Table 1: Trap Rate per Second Breakdown withSPECCPU2006 in EMUL Virtualization

Firstly, we counted and listed all different guest exceptions that trapped to the hypervisor in SPECCPU2006 cases, as shown in logarithmic coordinates in Figure 4. We found that three kinds of exceptions dominate (more than 99.9%) in guest exceptions: privileged instruction exception, DTLB miss exception and ITLB miss exception. Hence the discussion below will focus on these three exceptions. Table 1 shows the relative performance degradation and the rate per second of exceptions on each benchmark. The performance degradation is on average 72% with a maximum of 99%. Note that the degradation is not linearly correlated to the number of traps since various emulations require significantly different number of instructions. For instance DTLB misses require between 1K and several K-instructions to emulate. There are two different kinds of DTLB traps, minor faults and major faults. A minor fault occurs when a  $GVN \rightarrow GPN$  mapping exists in the shadow TLB, which can conduct a write to the hardware TLB after the GPN to the HPN translation by the hypervisor. A major fault occurs when no mapping is found in the shadow TLB and the miss needs to be relegated to the guest OS for resolution, which will potentially cause a series of privileged traps.

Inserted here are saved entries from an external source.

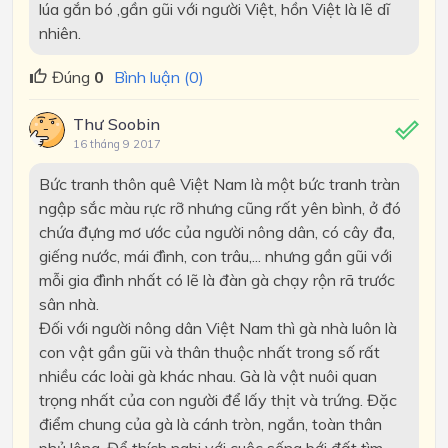
lúa gắn bó ,gần gũi với người Việt, hồn Việt là lẽ dĩ
nhiên.
Đúng
0
Bình luận (0)
Thư Soobin
16 tháng 9 2017
Bức tranh thôn quê Việt Nam là một bức tranh tràn
ngập sắc màu rực rỡ nhưng cũng rất yên bình, ở đó
chứa đựng mơ ước của người nông dân, có cây đa,
giếng nước, mái đình, con trâu,... nhưng gần gũi với
mỗi gia đình nhất có lẽ là đàn gà chạy rộn rã trước
sân nhà.
Đối với người nông dân Việt Nam thì gà nhà luôn là
con vật gần gũi và thân thuộc nhất trong số rất
nhiều các loài gà khác nhau. Gà là vật nuôi quan
trọng nhất của con người để lấy thịt và trứng. Đặc
điểm chung của gà là cánh tròn, ngắn, toàn thân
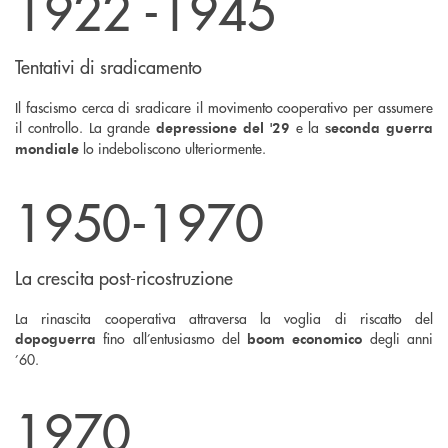
1922 -1945
Tentativi di sradicamento
Il fascismo cerca di sradicare il movimento cooperativo per assumere
il controllo. La grande
e la
depressione del '29
seconda guerra
lo indeboliscono ulteriormente.
mondiale
1950-1970
La crescita post-ricostruzione
La rinascita cooperativa attraversa la voglia di riscatto del
fino all’entusiasmo del
degli anni
dopoguerra
boom economico
’60.
1970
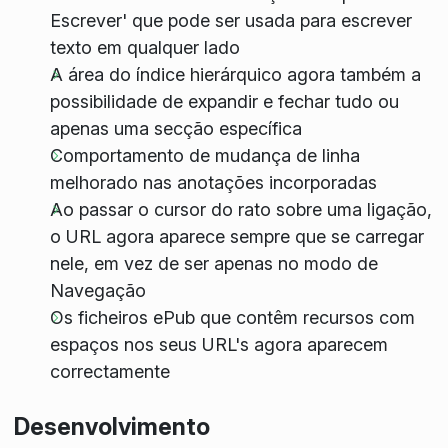
Escrever' que pode ser usada para escrever
texto em qualquer lado
A área do índice hierárquico agora também a
possibilidade de expandir e fechar tudo ou
apenas uma secção específica
Comportamento de mudança de linha
melhorado nas anotações incorporadas
Ao passar o cursor do rato sobre uma ligação,
o URL agora aparece sempre que se carregar
nele, em vez de ser apenas no modo de
Navegação
Os ficheiros ePub que contêm recursos com
espaços nos seus URL's agora aparecem
correctamente
Desenvolvimento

Focusing on these three exceptions guided our work to investigate, propose, implement and evaluate methods that allow for a more efficient virtualization thus reducing the need for constant trap-and-emulate.

# 3. HARDWARE ASSISTED VIRTUALIZA-TION DESIGN ON POWER EMBEDDED CORE

In this section, we describe the design of hardware extensions to support virtualization in systems with software managed TLBs to overcome the inefficiencies identified in the previous section.

### 3.1 Guest Mode Support

As illustrated in the previous section, the privileged instruction trap causes performance overhead because the guest machine always executes in user mode in EMUL virtualization. If the hardware was able to execute guest privileged instructions directly, many privileged instructions would not cause exceptions anymore.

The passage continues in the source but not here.